==== Recorded information
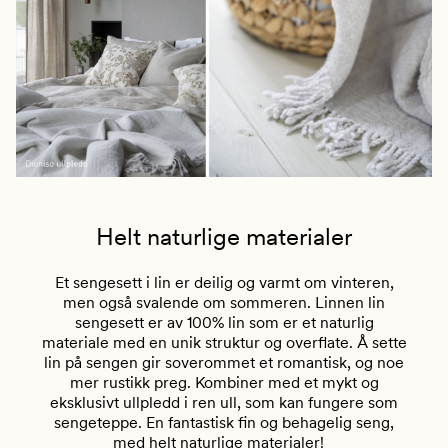
Helt naturlige materialer
Et sengesett i lin er deilig og varmt om vinteren,
men også svalende om sommeren. Linnen lin
sengesett er av 100% lin som er et naturlig
materiale med en unik struktur og overflate. Å sette
lin på sengen gir soverommet et romantisk, og noe
mer rustikk preg. Kombiner med et mykt og
eksklusivt ullpledd i ren ull, som kan fungere som
sengeteppe. En fantastisk fin og behagelig seng,
med helt naturlige materialer!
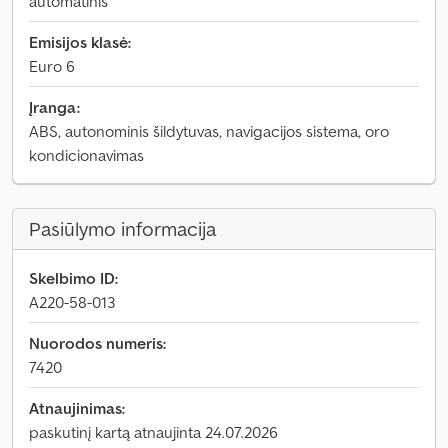
automatinis
Emisijos klasė:
Euro 6
Įranga:
ABS, autonominis šildytuvas, navigacijos sistema, oro
kondicionavimas
Pasiūlymo informacija
Skelbimo ID:
A220-58-013
Nuorodos numeris:
7420
Atnaujinimas:
paskutinį kartą atnaujinta 24.07.2026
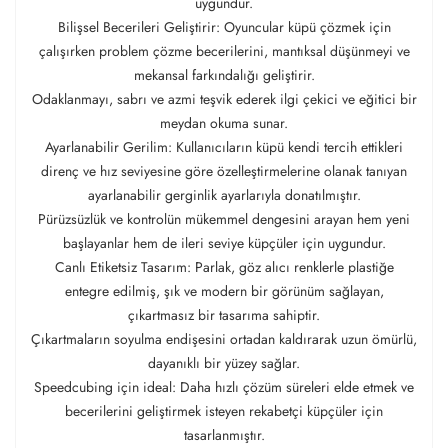
uygundur.
Bilişsel Becerileri Geliştirir: Oyuncular küpü çözmek için
çalışırken problem çözme becerilerini, mantıksal düşünmeyi ve
mekansal farkındalığı geliştirir.
Odaklanmayı, sabrı ve azmi teşvik ederek ilgi çekici ve eğitici bir
meydan okuma sunar.
Ayarlanabilir Gerilim: Kullanıcıların küpü kendi tercih ettikleri
direnç ve hız seviyesine göre özelleştirmelerine olanak tanıyan
ayarlanabilir gerginlik ayarlarıyla donatılmıştır.
Pürüzsüzlük ve kontrolün mükemmel dengesini arayan hem yeni
başlayanlar hem de ileri seviye küpçüler için uygundur.
Canlı Etiketsiz Tasarım: Parlak, göz alıcı renklerle plastiğe
entegre edilmiş, şık ve modern bir görünüm sağlayan,
çıkartmasız bir tasarıma sahiptir.
Çıkartmaların soyulma endişesini ortadan kaldırarak uzun ömürlü,
dayanıklı bir yüzey sağlar.
Speedcubing için ideal: Daha hızlı çözüm süreleri elde etmek ve
becerilerini geliştirmek isteyen rekabetçi küpçüler için
tasarlanmıştır.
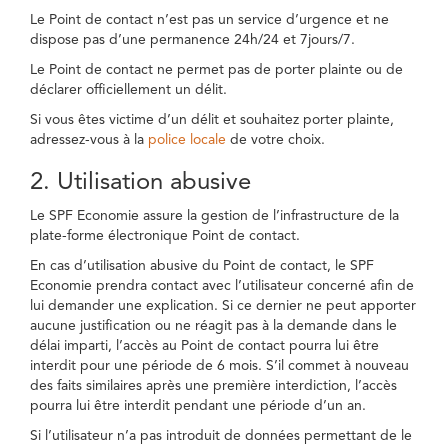
Le Point de contact n’est pas un service d’urgence et ne
dispose pas d’une permanence 24h/24 et 7jours/7.
Le Point de contact ne permet pas de porter plainte ou de
déclarer officiellement un délit.
Si vous êtes victime d’un délit et souhaitez porter plainte,
adressez-vous à la
police locale
de votre choix.
2. Utilisation abusive
Le SPF Economie assure la gestion de l’infrastructure de la
plate-forme électronique Point de contact.
En cas d’utilisation abusive du Point de contact, le SPF
Economie prendra contact avec l’utilisateur concerné afin de
lui demander une explication. Si ce dernier ne peut apporter
aucune justification ou ne réagit pas à la demande dans le
délai imparti, l’accès au Point de contact pourra lui être
interdit pour une période de 6 mois. S’il commet à nouveau
des faits similaires après une première interdiction, l’accès
pourra lui être interdit pendant une période d’un an.
Si l’utilisateur n’a pas introduit de données permettant de le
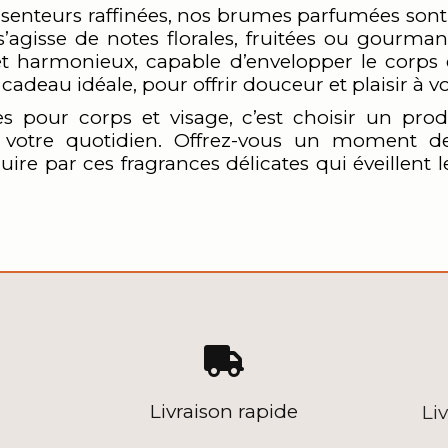
 senteurs raffinées, nos brumes parfumées sont
il s’agisse de notes florales, fruitées ou gour
t harmonieux, capable d’envelopper le corps et
adeau idéale, pour offrir douceur et plaisir à v
our corps et visage, c’est choisir un produi
 votre quotidien. Offrez-vous un moment de
éduire par ces fragrances délicates qui éveillent

Livraison rapide
Li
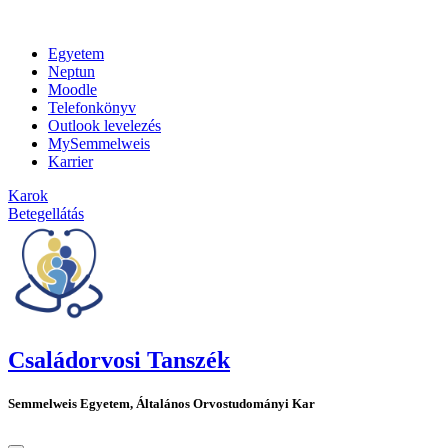
Egyetem
Neptun
Moodle
Telefonkönyv
Outlook levelezés
MySemmelweis
Karrier
Karok
Betegellátás
Családorvosi Tanszék
Semmelweis Egyetem, Általános Orvostudományi Kar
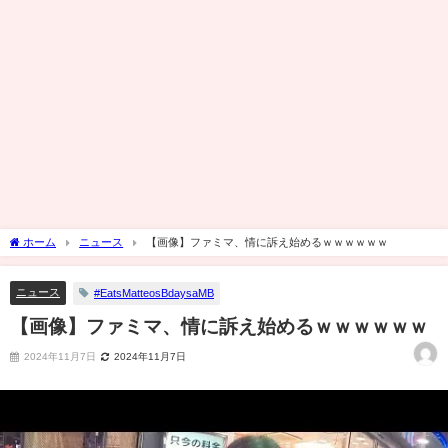
ホーム
ニュース
【画像】ファミマ、情に訴え始めるｗｗｗｗｗｗ
ニュース
#EatsMatteosBdaysaMB
【画像】ファミマ、情に訴え始めるｗｗｗｗｗｗ
2024年11月7日
2024年11月7日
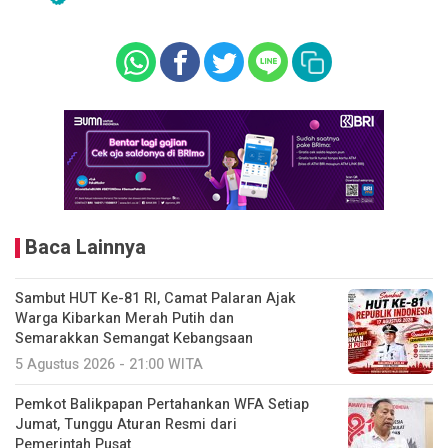
Baca Lainnya
Sambut HUT Ke-81 RI, Camat Palaran Ajak
Warga Kibarkan Merah Putih dan
Semarakkan Semangat Kebangsaan
5 Agustus 2026 - 21:00 WITA
Pemkot Balikpapan Pertahankan WFA Setiap
Jumat, Tunggu Aturan Resmi dari
Pemerintah Pusat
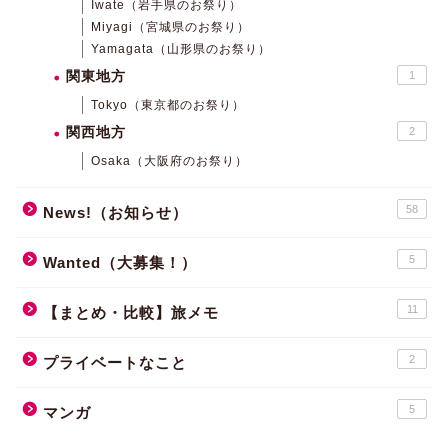
Iwate（岩手県のお祭り）
Miyagi（宮城県のお祭り）
Yamagata（山形県のお祭り）
関東地方
1
Tokyo（東京都のお祭り）
関西地方
2
Osaka（大阪府のお祭り）
58
News!（お知らせ）
5
Wanted（大募集！）
11
【まとめ・比較】旅メモ
2
プライベートなこと
5
マンガ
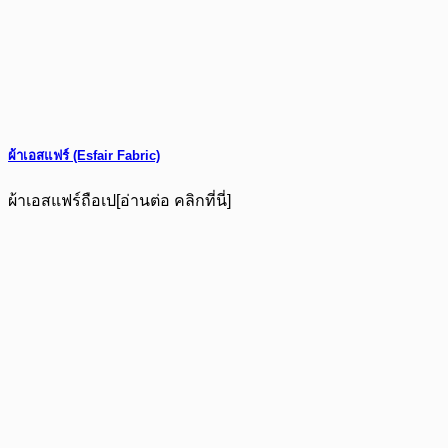
ผ้าเอสแฟร์ (Esfair Fabric)
ผ้าเอสแฟร์ถือเป[อ่านต่อ คลิกที่นี่]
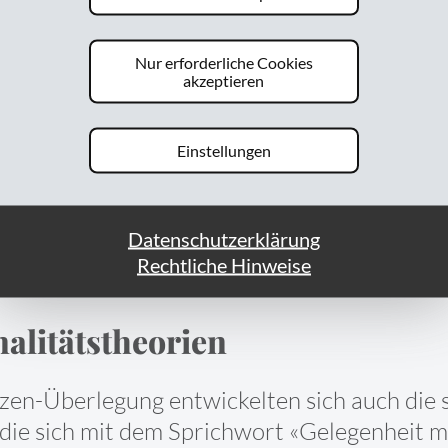
ch situative Präventionsmass
Nur erforderliche Cookies
akzeptieren
Schutz des Tatobjekts und deme
isiko, bei einer Straftat erwisch
Einstellungen
erhöht werden.»
Datenschutzerklärung
Rechtliche Hinweise
nalitätstheorien
zen-Überlegung entwickelten sich auch die 
, die sich mit dem Sprichwort «Gelegenheit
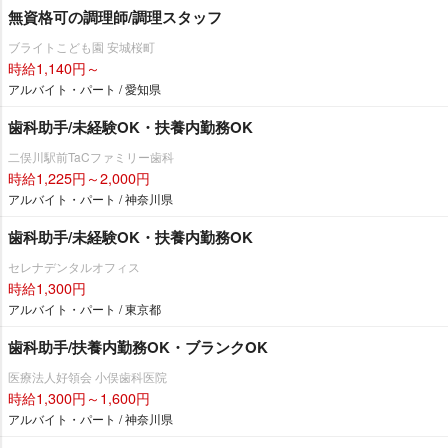
無資格可の調理師/調理スタッフ
ブライトこども園 安城桜町
時給1,140円～
アルバイト・パート / 愛知県
歯科助手/未経験OK・扶養内勤務OK
二俣川駅前TaCファミリー歯科
時給1,225円～2,000円
アルバイト・パート / 神奈川県
歯科助手/未経験OK・扶養内勤務OK
セレナデンタルオフィス
時給1,300円
アルバイト・パート / 東京都
歯科助手/扶養内勤務OK・ブランクOK
医療法人好領会 小俣歯科医院
時給1,300円～1,600円
アルバイト・パート / 神奈川県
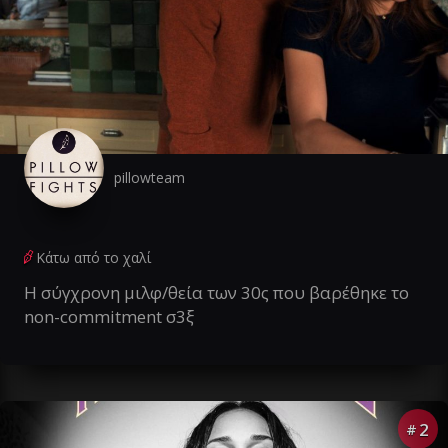
pillowteam
Κάτω από το χαλί
Η σύγχρονη μιλφ/θεία των 30ς που βαρέθηκε το
non-commitment σ3ξ
2
#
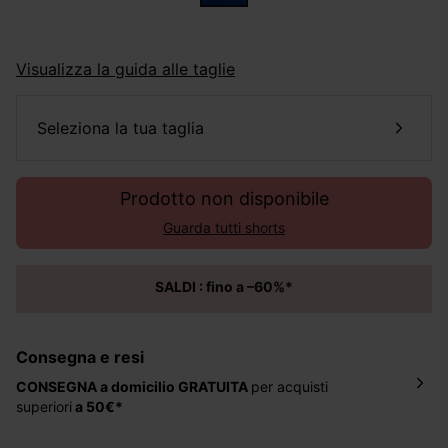
Visualizza la guida alle taglie
seleziona la tua taglia
Prodotto non disponibile
Guarda tutti shorts
SALDI : fino a –60%*
Consegna e resi
CONSEGNA a domicilio
GRATUITA
per acquisti
superiori
a 50€*
La consegna del tuo ordine avverrà entro
5-6 giorni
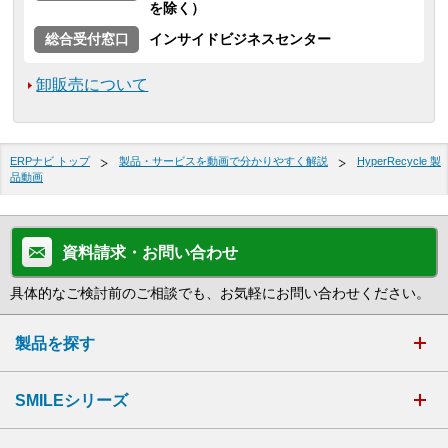
を除く）
総合受付窓口
インサイドビジネスセンター
卸販売について
ERPナビ トップ
製品・サービスを動画で分かりやすく解説
HyperRecycle 製
品動画
資料請求・お問い合わせ
具体的なご検討前のご相談でも、お気軽にお問い合わせください。
製品を探す
SMILEシリーズ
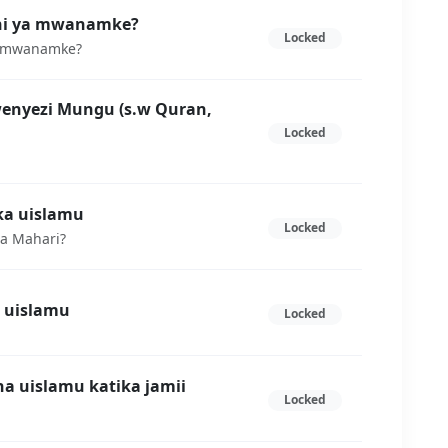
dhi ya mwanamke?
Locked
a mwanamke?
wenyezi Mungu (s.w Quran,
Locked
ka uislamu
Locked
wa Mahari?
a uislamu
Locked
 uislamu katika jamii
Locked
========
* [Exercise description]: From the line containing "wenyezi Mungu (s.w" to the last line of the data above, copy each line exactly and add nothing.

* [Response box]:
wenyezi Mungu (s.w Quran,
Locked
ka uislamu
Locked
wa Mahari?
a uislamu
Locked
 uislamu katika jamii
Locked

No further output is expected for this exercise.